A ban on elephant safaris that has left no one wiser

There seems to be a mammoth confusion regarding the operation of elephant safaris or rides across the state. A ban is in place, but it is being enforced only in Idukki district and, even in Idukki, elephant owners are in no mood to relent.

The High Court, in an interim order on September 5, has banned the rides in Idukki district. Chief Wildlife Warden Surendrakumar said that using elephants not registered under the Performing Animals (Registration) Rules, 2001, for touristy rides was illegal even without the latest High Court stricture.

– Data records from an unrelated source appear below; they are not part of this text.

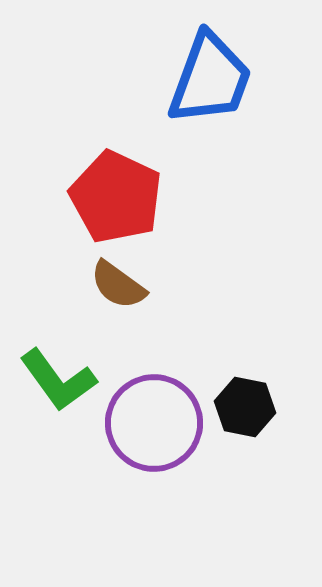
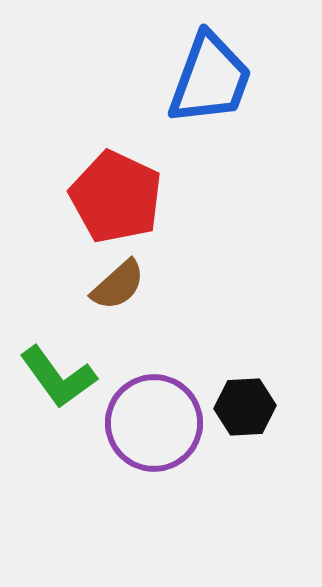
brown semicircle: rotated 78 degrees counterclockwise
green L-shape: moved 3 px up
black hexagon: rotated 14 degrees counterclockwise
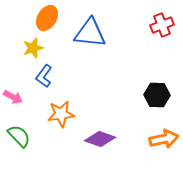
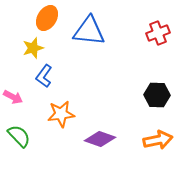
red cross: moved 4 px left, 8 px down
blue triangle: moved 1 px left, 2 px up
orange arrow: moved 6 px left, 1 px down
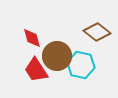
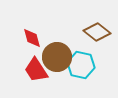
brown circle: moved 1 px down
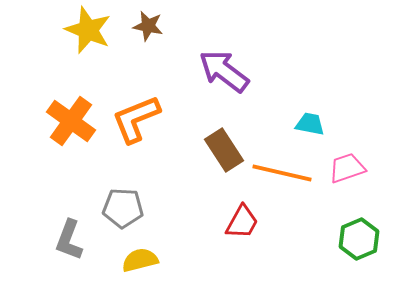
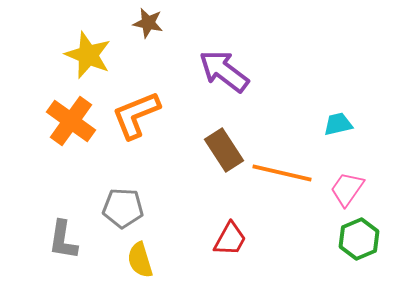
brown star: moved 3 px up
yellow star: moved 25 px down
orange L-shape: moved 4 px up
cyan trapezoid: moved 28 px right; rotated 24 degrees counterclockwise
pink trapezoid: moved 21 px down; rotated 36 degrees counterclockwise
red trapezoid: moved 12 px left, 17 px down
gray L-shape: moved 6 px left; rotated 12 degrees counterclockwise
yellow semicircle: rotated 93 degrees counterclockwise
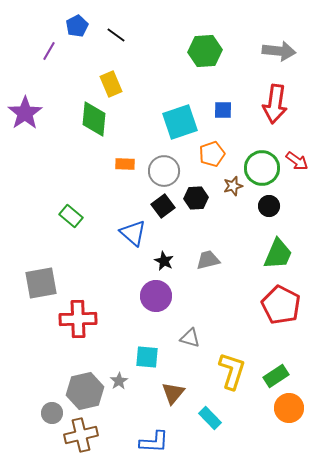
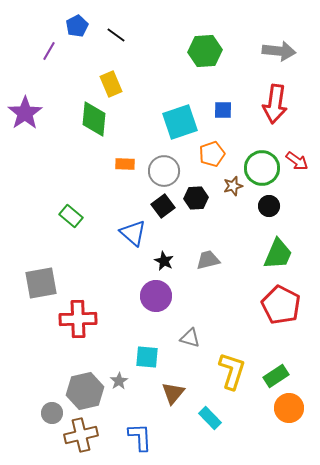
blue L-shape at (154, 442): moved 14 px left, 5 px up; rotated 96 degrees counterclockwise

The CWW also said that the ban, which draws its authority from the 2001 rules, was applicable across the state. "No elephant without the performing animals registration can be used for tourism purposes whether it be in Idukki or Kollam or Pathanamthitta," he added. It is the Captive Elephant Monitoring Committee headed by the district collector that is supposed to enforce the order.

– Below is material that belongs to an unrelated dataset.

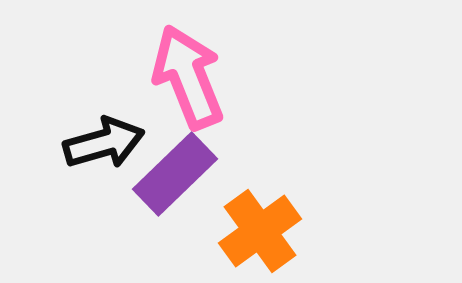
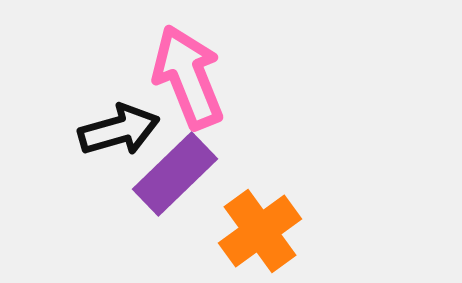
black arrow: moved 15 px right, 13 px up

If the order is implemented strictly in spirit, it would effectively end elephant safaris in Kerala as it is said that virtually all captive elephants in the state have not taken such a registration. Intriguingly, no other district monitoring committee except Idukki's has received any complaints of illegal safaris.

Complaint against Collector

Animal Welfare Board member M N Jayachandran, who had secured the verdict against the jumbo rides, has complained to the CWW on Monday that the Idukki district collector, too, was not doing enough to implement the High Court order. The CWW had in the last week of August issued an order that said that "no elephant is to be transported for a period more than 15 days at a stretch outside its registered district.

Jayachandran's complaint is that many elephants used for illegal safaris in Idukki are registered outside the district and that they had been in Idukki for months. He wants the CWW to take stringent action against the illegal safaris that keep other-district elephants beyond the prescribed 15-day period and confiscate the elephants.

Idukki collector H Dineshan said that he had taken all steps to prevent elephant rides in the eleven safari centres that have been identified all over the district. In fact, the Collector had issued a ban on July 27 this year, long before the High Court verdict. He had found that none of the elephants in the safaris had a performing animals registration.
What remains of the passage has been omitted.